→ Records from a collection
####

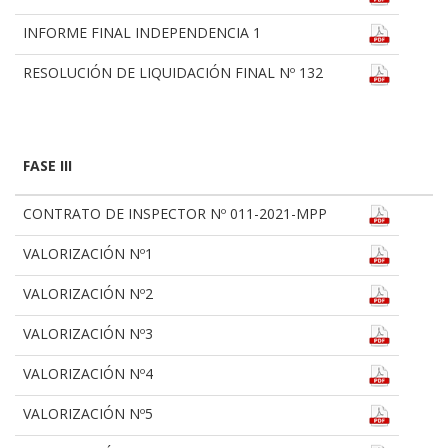
INFORME FINAL INDEPENDENCIA 1
RESOLUCIÓN DE LIQUIDACIÓN FINAL Nº 132
FASE III
CONTRATO DE INSPECTOR Nº 011-2021-MPP
VALORIZACIÓN Nº1
VALORIZACIÓN Nº2
VALORIZACIÓN Nº3
VALORIZACIÓN Nº4
VALORIZACIÓN Nº5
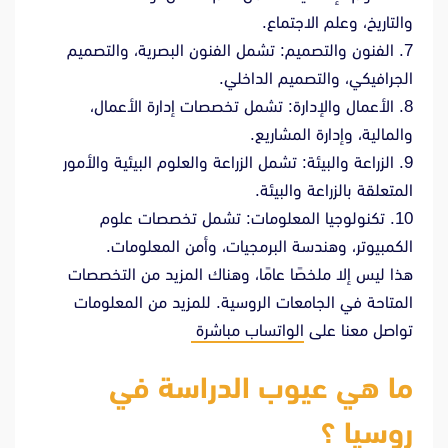
والتاريخ، وعلم الاجتماع.
7. الفنون والتصميم: تشمل الفنون البصرية، والتصميم
الجرافيكي، والتصميم الداخلي.
8. الأعمال والإدارة: تشمل تخصصات إدارة الأعمال،
والمالية، وإدارة المشاريع.
9. الزراعة والبيئة: تشمل الزراعة والعلوم البيئية والأمور
المتعلقة بالزراعة والبيئة.
10. تكنولوجيا المعلومات: تشمل تخصصات علوم
الكمبيوتر، وهندسة البرمجيات، وأمن المعلومات.
هذا ليس إلا ملخصًا عامًا، وهناك المزيد من التخصصات
المتاحة في الجامعات الروسية. للمزيد من المعلومات
تواصل معنا على
الواتساب مباشرة
ما هي عيوب الدراسة في
روسيا ؟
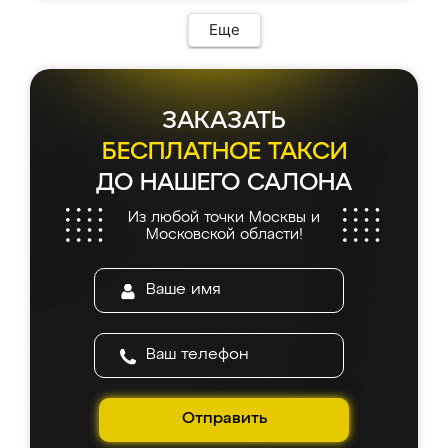
Еще
ЗАКАЗАТЬ
БЕСПЛАТНОЕ ТАКСИ
ДО НАШЕГО САЛОНА
Из любой точки Москвы и
Московской области!
Отправить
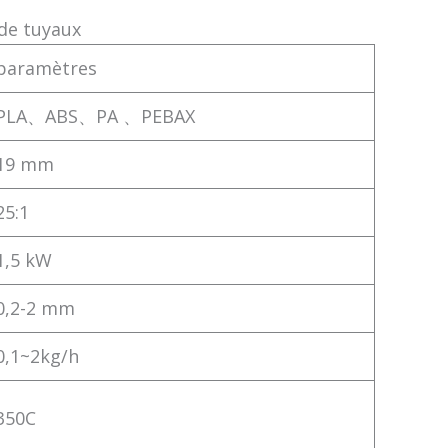
 de tuyaux
paramètres
PLA、ABS、PA 、PEBAX
19 mm
25:1
1,5 kW
0,2-2 mm
0,1~2kg/h
350C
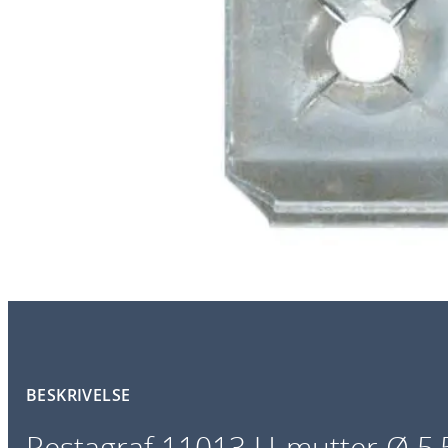
BESKRIVELSE
Restagraf 11013 U-mutter Ø 5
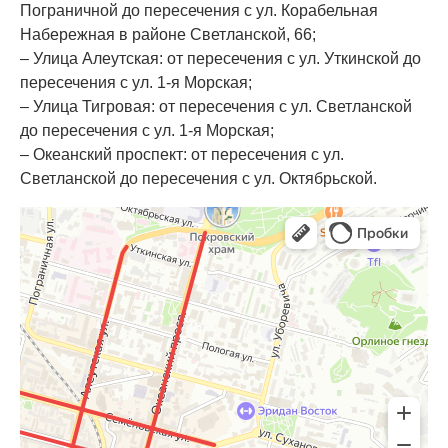
Пограничной до пересечения с ул. Корабельная
Набережная в районе Светланской, 66;
– Улица Алеутская: от пересечения с ул. Уткинской до
пересечения с ул. 1-я Морская;
– Улица Тигровая: от пересечения с ул. Светланской
до пересечения с ул. 1-я Морская;
– Океанский проспект: от пересечения с ул.
Светланской до пересечения с ул. Октябрьской.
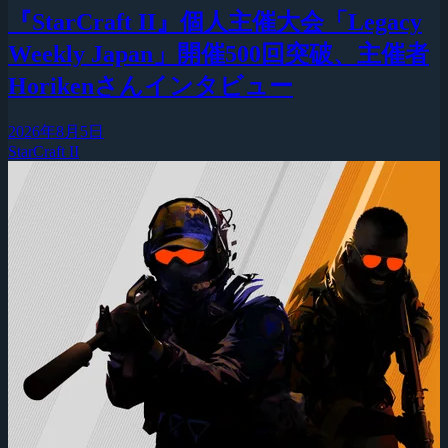
『StarCraft II』個人主催大会「Legacy
Weekly Japan」開催500回突破、主催者
Horikenさんインタビュー
2026年8月5日
StarCraft II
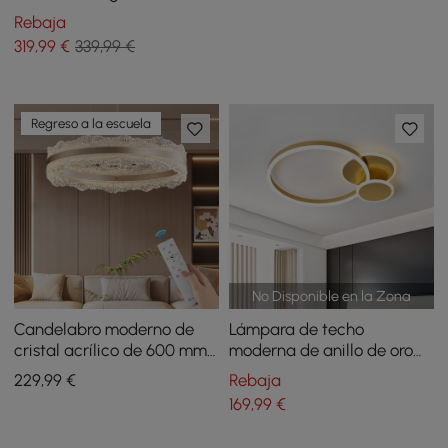
ajustable
con pantalla de globo de
Rebaja
vidrio para techo
319
,99
€
339,99 €
Regreso a la escuela
No Disponible en la Zona
Candelabro moderno de
Lámpara de techo
cristal acrílico de 600 mm
moderna de anillo de oro
con tres temperaturas de
redondo LED empotrado
229
,99
€
Rebaja
color y control remoto
169
,99
€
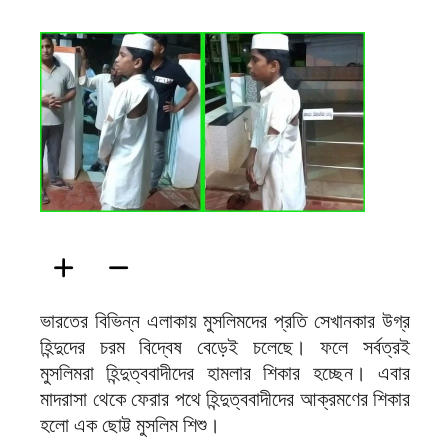
ফিরদাউস
ভারতের বিভিন্ন এলাকায় মুসলিমদের প্রতি সেখানকার উগ্র
হিন্দুদের চরম বিদ্বেষ বেড়েই চলেছে। ফলে সর্বত্রই
মুসলিমরা হিন্দুত্ববাদীদের হামলার শিকার হচ্ছেন। এবার
মাদরাসা থেকে ফেরার পথে হিন্দুত্ববাদীদের আক্রমণের শিকার
হলো এক ছোট্ট মুসলিম শিশু।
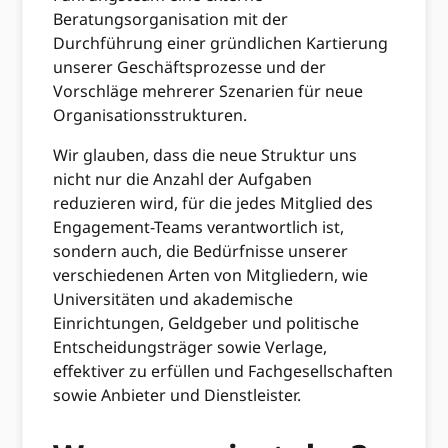
Beratungsorganisation mit der
Durchführung einer gründlichen Kartierung
unserer Geschäftsprozesse und der
Vorschläge mehrerer Szenarien für neue
Organisationsstrukturen.
Wir glauben, dass die neue Struktur uns
nicht nur die Anzahl der Aufgaben
reduzieren wird, für die jedes Mitglied des
Engagement-Teams verantwortlich ist,
sondern auch, die Bedürfnisse unserer
verschiedenen Arten von Mitgliedern, wie
Universitäten und akademische
Einrichtungen, Geldgeber und politische
Entscheidungsträger sowie Verlage,
effektiver zu erfüllen und Fachgesellschaften
sowie Anbieter und Dienstleister.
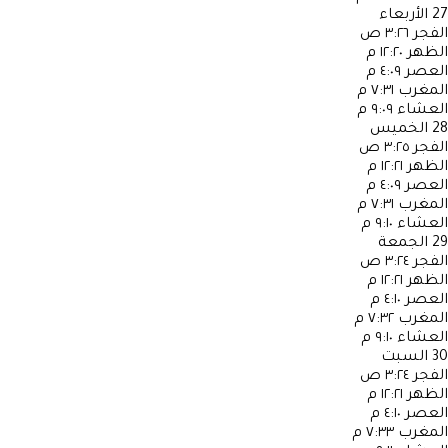
27
الأربعاء
الفجر
٣:٢٦ ص
الظهر
١٢:٢٠ م
العصر
٤:٠٩ م
المغرب
٧:٣١ م
العشاء
٩:٠٩ م
28
الخميس
الفجر
٣:٢٥ ص
الظهر
١٢:٢١ م
العصر
٤:٠٩ م
المغرب
٧:٣١ م
العشاء
٩:١٠ م
29
الجمعة
الفجر
٣:٢٤ ص
الظهر
١٢:٢١ م
العصر
٤:١٠ م
المغرب
٧:٣٢ م
العشاء
٩:١٠ م
30
السبت
الفجر
٣:٢٤ ص
الظهر
١٢:٢١ م
العصر
٤:١٠ م
المغرب
٧:٣٣ م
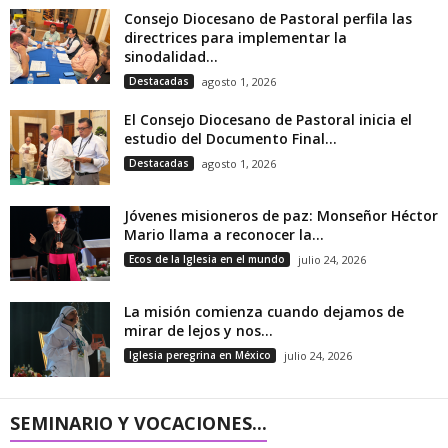
Consejo Diocesano de Pastoral perfila las
directrices para implementar la
sinodalidad...
Destacadas
agosto 1, 2026
El Consejo Diocesano de Pastoral inicia el
estudio del Documento Final...
Destacadas
agosto 1, 2026
Jóvenes misioneros de paz: Monseñor Héctor
Mario llama a reconocer la...
Ecos de la Iglesia en el mundo
julio 24, 2026
La misión comienza cuando dejamos de
mirar de lejos y nos...
Iglesia peregrina en México
julio 24, 2026
SEMINARIO Y VOCACIONES...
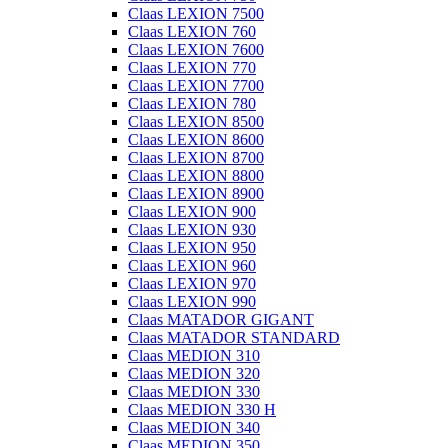
Claas LEXION 7500
Claas LEXION 760
Claas LEXION 7600
Claas LEXION 770
Claas LEXION 7700
Claas LEXION 780
Claas LEXION 8500
Claas LEXION 8600
Claas LEXION 8700
Claas LEXION 8800
Claas LEXION 8900
Claas LEXION 900
Claas LEXION 930
Claas LEXION 950
Claas LEXION 960
Claas LEXION 970
Claas LEXION 990
Claas MATADOR GIGANT
Claas MATADOR STANDARD
Claas MEDION 310
Claas MEDION 320
Claas MEDION 330
Claas MEDION 330 H
Claas MEDION 340
Claas MEDION 350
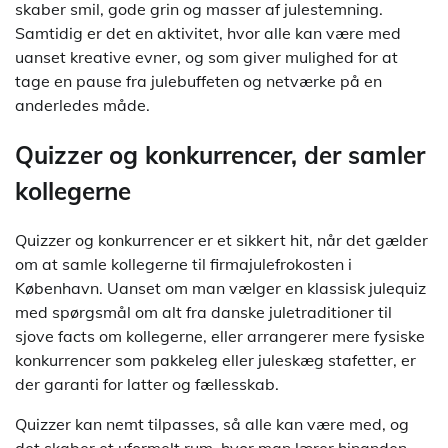
skaber smil, gode grin og masser af julestemning.
Samtidig er det en aktivitet, hvor alle kan være med
uanset kreative evner, og som giver mulighed for at
tage en pause fra julebuffeten og netværke på en
anderledes måde.
Quizzer og konkurrencer, der samler
kollegerne
Quizzer og konkurrencer er et sikkert hit, når det gælder
om at samle kollegerne til firmajulefrokosten i
København. Uanset om man vælger en klassisk julequiz
med spørgsmål om alt fra danske juletraditioner til
sjove facts om kollegerne, eller arrangerer mere fysiske
konkurrencer som pakkeleg eller juleskæg stafetter, er
der garanti for latter og fællesskab.
Quizzer kan nemt tilpasses, så alle kan være med, og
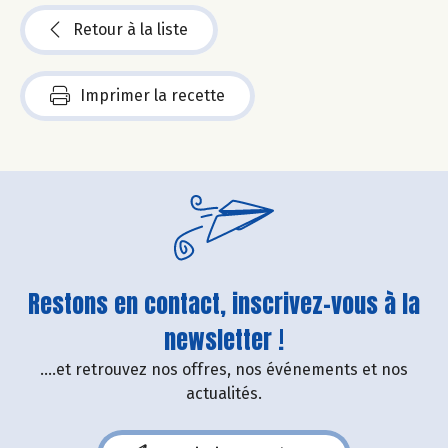
Retour à la liste
Imprimer la recette
Restons en contact, inscrivez-vous à la
newsletter !
....et retrouvez nos offres, nos événements et nos
actualités.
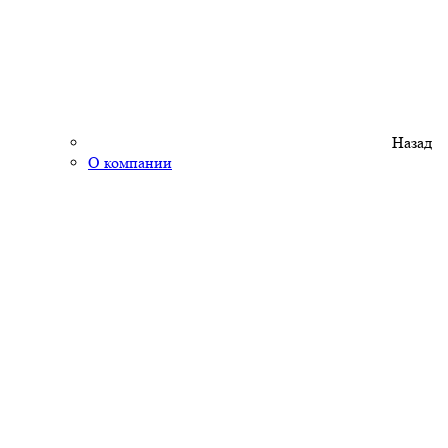
Назад
О компании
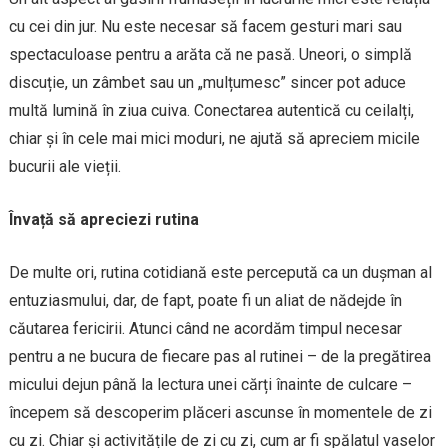
cu cei din jur. Nu este necesar să facem gesturi mari sau
spectaculoase pentru a arăta că ne pasă. Uneori, o simplă
discuție, un zâmbet sau un „mulțumesc” sincer pot aduce
multă lumină în ziua cuiva. Conectarea autentică cu ceilalți,
chiar și în cele mai mici moduri, ne ajută să apreciem micile
bucurii ale vieții.
Învață să apreciezi rutina
De multe ori, rutina cotidiană este percepută ca un dușman al
entuziasmului, dar, de fapt, poate fi un aliat de nădejde în
căutarea fericirii. Atunci când ne acordăm timpul necesar
pentru a ne bucura de fiecare pas al rutinei – de la pregătirea
micului dejun până la lectura unei cărți înainte de culcare –
începem să descoperim plăceri ascunse în momentele de zi
cu zi. Chiar și activitățile de zi cu zi, cum ar fi spălatul vaselor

####

→ Exercise details
The answer must be an exact copy of the lines from the start of the records above through the line containing "BESKRIVELSE", with no pictures in it.

→ Result of the exercise
INFORME FINAL INDEPENDENCIA 1
RESOLUCIÓN DE LIQUIDACIÓN FINAL Nº 132
FASE III
CONTRATO DE INSPECTOR Nº 011-2021-MPP
VALORIZACIÓN Nº1
VALORIZACIÓN Nº2
VALORIZACIÓN Nº3
VALORIZACIÓN Nº4
VALORIZACIÓN Nº5
والتاريخ، وعلم الاجتماع.
7. الفنون والتصميم: تشمل الفنون البصرية، والتصميم
الجرافيكي، والتصميم الداخلي.
8. الأعمال والإدارة: تشمل تخصصات إدارة الأعمال،
والمالية، وإدارة المشاريع.
9. الزراعة والبيئة: تشمل الزراعة والعلوم البيئية والأمور
المتعلقة بالزراعة والبيئة.
10. تكنولوجيا المعلومات: تشمل تخصصات علوم
الكمبيوتر، وهندسة البرمجيات، وأمن المعلومات.
هذا ليس إلا ملخصًا عامًا، وهناك المزيد من التخصصات
المتاحة في الجامعات الروسية. للمزيد من المعلومات
تواصل معنا على
الواتساب مباشرة
ما هي عيوب الدراسة في
روسيا ؟
Еще
ЗАКАЗАТЬ
БЕСПЛАТНОЕ ТАКСИ
ДО НАШЕГО САЛОНА
Из любой точки Москвы и
Московской области!
Отправить
 de tuyaux
paramètres
PLA、ABS、PA 、PEBAX
19 mm
25:1
1,5 kW
0,2-2 mm
0,1~2kg/h
350C
BESKRIVELSE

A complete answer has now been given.